The challenges I face creating any new music these days is time or lack of it, there are so many dope projects that I could collaborate on with other like minded individuals and I just don’t have the time to get it all done. The album is a reflection of the many phases I have been through mentally and emotionally on a daily basis. I try not to write from my life anymore because anyways there is not much going on there lol, so my joy in creating new musical works is escapism and sort of imaginary story lines about all sorts of situations…i am proud of myself for pushing myself through everything to get it done and really delighted to present it to the world.
Your label Bumako…with its rich, spiritual and personal foundation can you describe how it has grown?
Bu-Mako originally was a party that I started with my good friend Mookie to showcase just incredibly dope music that was not necessarily what was happening in the clubs but needed to be heard and played out. It was a labour of love and we set a high standard for what the party should be like from the lighting, atmosphere, scents, sounds, the staff, the mix of people…so when I ceased doing the parties after I had my first child I wanted to expand that same vision to something else, hence the Bumako recording label. I really wanted at first to just put out thematic albums from myself just exploring not necessarily a particular genre but just moods, and thought patterns which is why my first album was called “stream of consciousness” because I just stepped into so many genres of music to create that..I have focused a little more on the sound of bumako and grown as a producer so now I am ready to start bringing other talent on board. The most beautiful growth for the label has been that after 4 years of releases that the fans of the music really get it! That this is an organic movement that doesn’t need hype just a platform to be heard and experienced. More people are hearing Bumako music for the first time and spreading the word so its been very gratifying to keep this label going. I don’t need fame for the label though a few dollars would help lol… I just want people to hear the music because I make it for them.
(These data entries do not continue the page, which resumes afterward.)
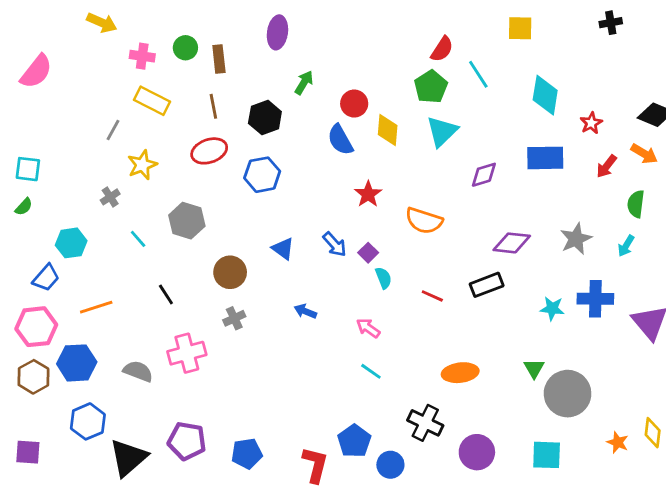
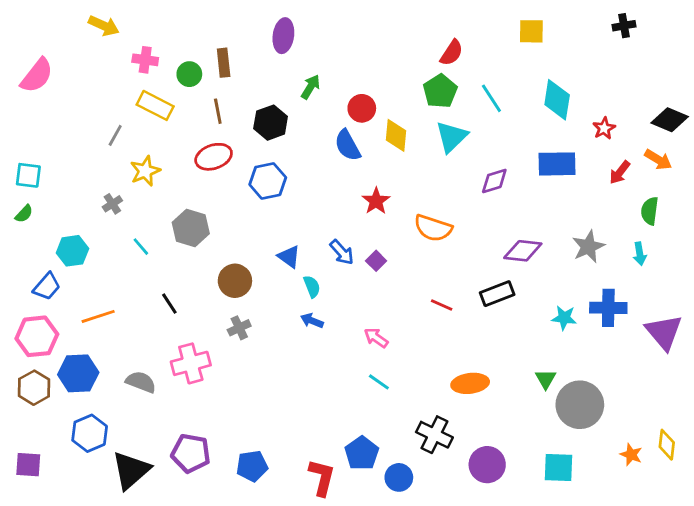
green circle: (185, 48) -> (189, 74), moved
cyan line: (478, 74) -> (491, 98), moved
cyan arrow: (626, 246) -> (640, 254), turned -40
cyan semicircle: (383, 278) -> (312, 286), moved

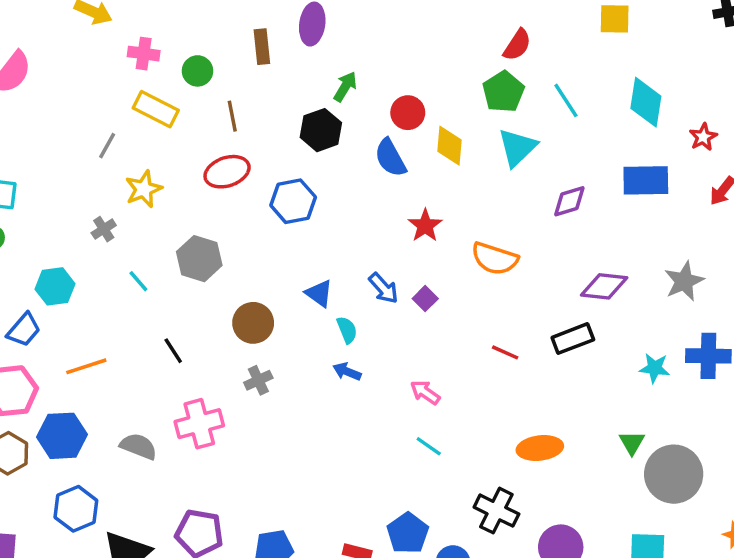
brown rectangle: (224, 63) -> (262, 47), moved
black hexagon: (271, 123) -> (321, 130), moved

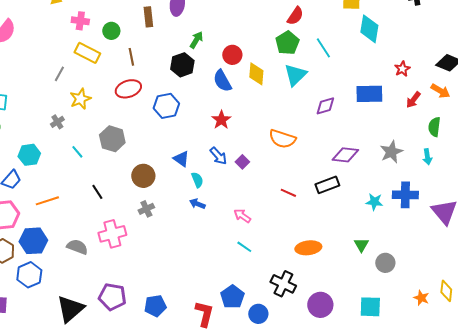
cyan diamond: (646, 102) -> (369, 29), moved
red star: (425, 226) -> (221, 120), moved
gray circle: (674, 474) -> (385, 263), size x0.6
blue hexagon: (76, 509) -> (29, 275), moved

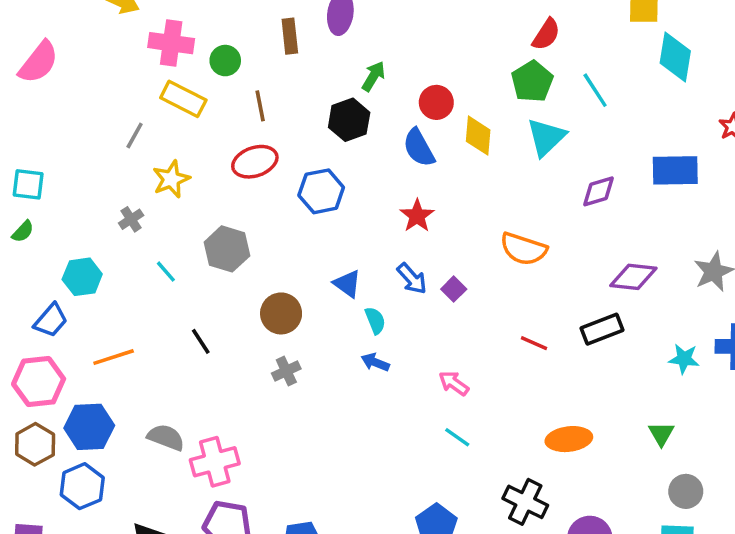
pink cross: (80, 21) -> (171, 43), size x1.4
pink cross: (112, 234) -> (215, 462), moved
gray circle: (385, 263) -> (686, 491), moved

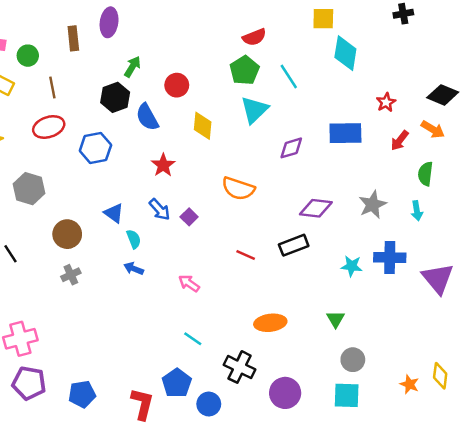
red semicircle: (546, 34) -> (254, 37), turned 35
yellow diamond: (478, 136) -> (203, 126), moved
blue semicircle: (419, 148) -> (147, 117), moved
cyan line: (457, 437) -> (193, 339), moved

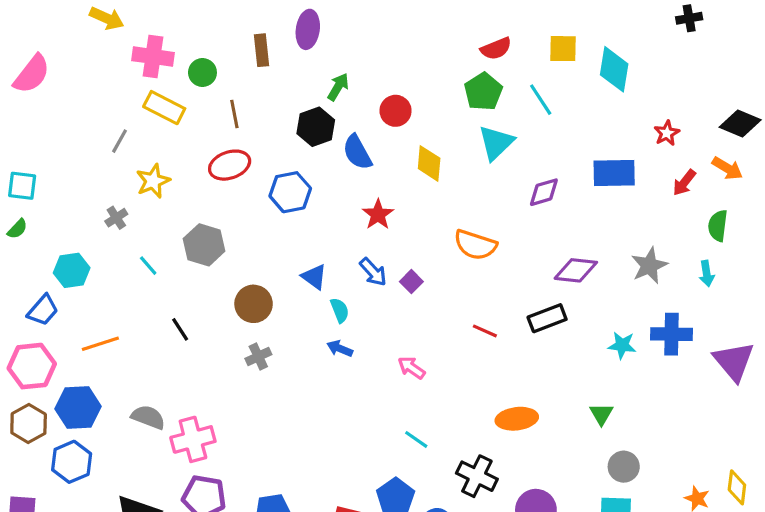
yellow square: (323, 19) -> (563, 49), moved

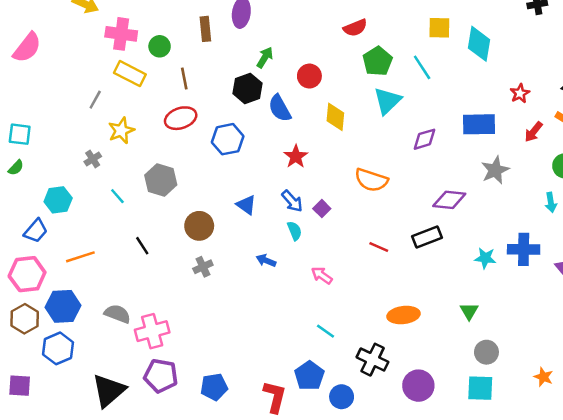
red semicircle: (496, 49) -> (355, 28), moved
gray star: (649, 266) -> (495, 170), moved
cyan semicircle: (340, 310) -> (295, 231), moved

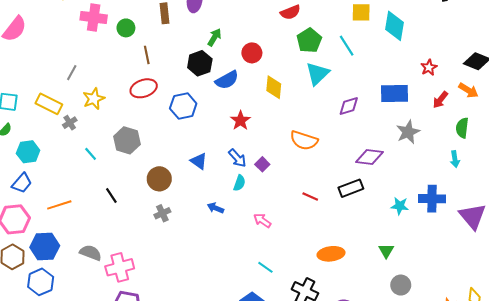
yellow rectangle: (130, 74) -> (49, 104), moved
blue semicircle: (280, 108) -> (227, 80), turned -90
cyan hexagon: (58, 200) -> (28, 152), moved
cyan semicircle: (295, 231) -> (239, 183), turned 42

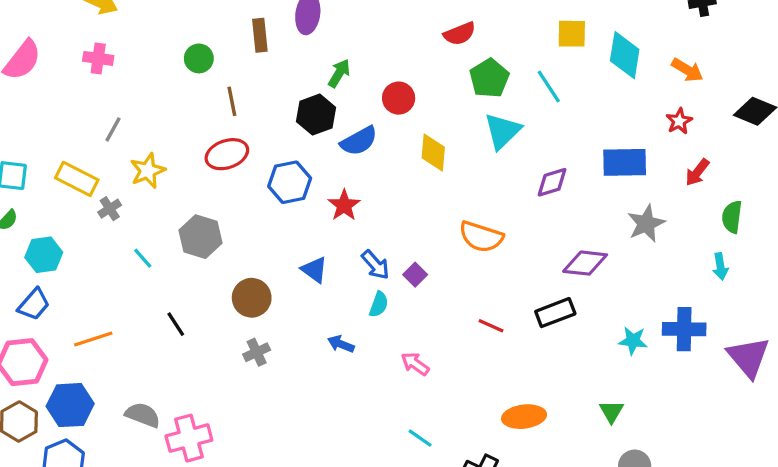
pink cross: (94, 18) -> (98, 58), moved, size x0.7
orange arrow: (468, 90) -> (687, 70), moved
red star: (240, 121) -> (344, 205), moved

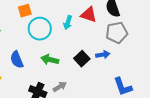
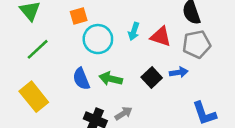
red triangle: (89, 15) -> (161, 36), moved
blue semicircle: (17, 60) -> (81, 79), moved

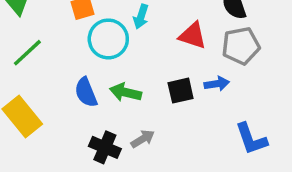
cyan arrow: (134, 31) -> (141, 17), moved
black square: (152, 78) -> (181, 91), turned 30

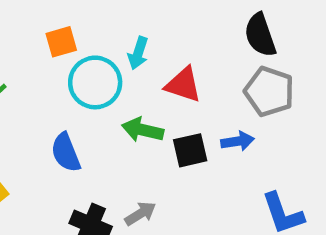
red triangle: (193, 36) -> (183, 85), moved
gray pentagon: (241, 46) -> (269, 92), turned 30
green arrow: (126, 92) -> (143, 130), moved

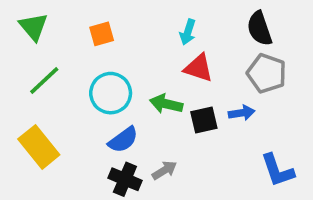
cyan arrow: (138, 53) -> (188, 32), moved
cyan circle: (95, 82) -> (111, 93), moved
blue semicircle: (66, 153) -> (123, 140), moved, turned -104

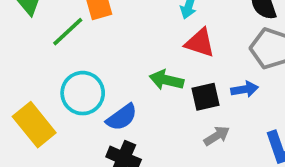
green line: (44, 81) -> (68, 32), moved
cyan circle: (111, 93) -> (83, 93), moved
gray arrow: (164, 170) -> (217, 136), moved

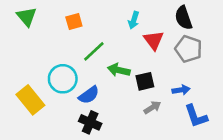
green line: (68, 32) -> (94, 51), moved
red triangle: (200, 43) -> (154, 40), moved, turned 35
blue arrow: (245, 89) -> (181, 90), moved

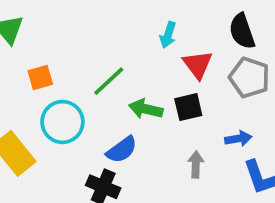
orange square: (74, 21) -> (40, 77), moved
black square: (145, 81) -> (188, 107), moved
blue semicircle: (89, 95) -> (122, 150), moved
gray arrow: (152, 107) -> (196, 164), turned -56

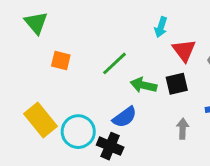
orange square: (40, 77) -> (61, 61), turned 30
cyan circle: (62, 122) -> (78, 132), moved

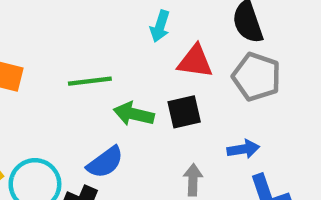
red triangle: (184, 50) -> (195, 61), turned -45
green line: (114, 63) -> (90, 81), turned 36

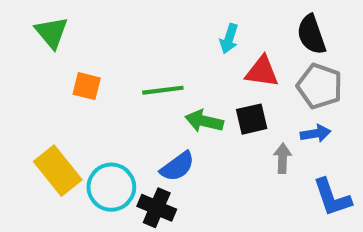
blue arrow: (243, 149) -> (316, 134), moved
gray arrow: (193, 180) -> (283, 158), moved

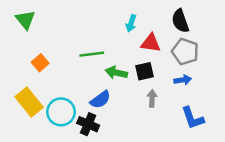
orange square: (87, 86) -> (40, 63), moved, turned 35
gray arrow: (283, 158) -> (152, 98), moved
I guess a lot of things are already written and your our paths chosen for us only to walk, have you chosen an album name for the project?
The name of the album is “Woman walking in the shadows” which this is probably one song that I wrote specifically for all women of all walks of life myself included professionally I have felt in the last year as if I was walking in the shadows, always someone standing right in my light. This song is about feeling strong, empowered and understood, all women have had at one point to walk in the shadow of somebody, their mates, fathers, mothers, children, colleagues..the list goes on but its not the end of the world, we solider on doing the work that makes the world go around.